• Task prompt
Print nothing beyond the line with "Se celebrará el": every line from the beginning of the data up to it, that line included, and no pictures.

[Transcribed page contents]
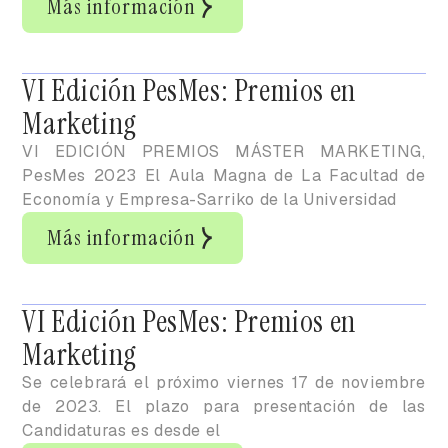
Más información
VI Edición PesMes: Premios en
Marketing
VI EDICIÓN PREMIOS MÁSTER MARKETING,
PesMes 2023 El Aula Magna de La Facultad de
Economía y Empresa-Sarriko de la Universidad
Más información
VI Edición PesMes: Premios en
Marketing
Se celebrará el próximo viernes 17 de noviembre
de 2023. El plazo para presentación de las
Candidaturas es desde el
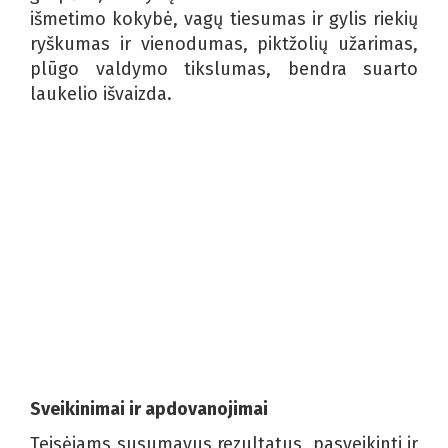
išmetimo kokybė, vagų tiesumas ir gylis riekių
ryškumas ir vienodumas, piktžolių užarimas,
plūgo valdymo tikslumas, bendra suarto
laukelio išvaizda.
Sveikinimai ir apdovanojimai
Teisėjams susumavus rezultatus, pasveikinti ir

• Response area
Más información
VI Edición PesMes: Premios en
Marketing
VI EDICIÓN PREMIOS MÁSTER MARKETING,
PesMes 2023 El Aula Magna de La Facultad de
Economía y Empresa-Sarriko de la Universidad
Más información
VI Edición PesMes: Premios en
Marketing
Se celebrará el próximo viernes 17 de noviembre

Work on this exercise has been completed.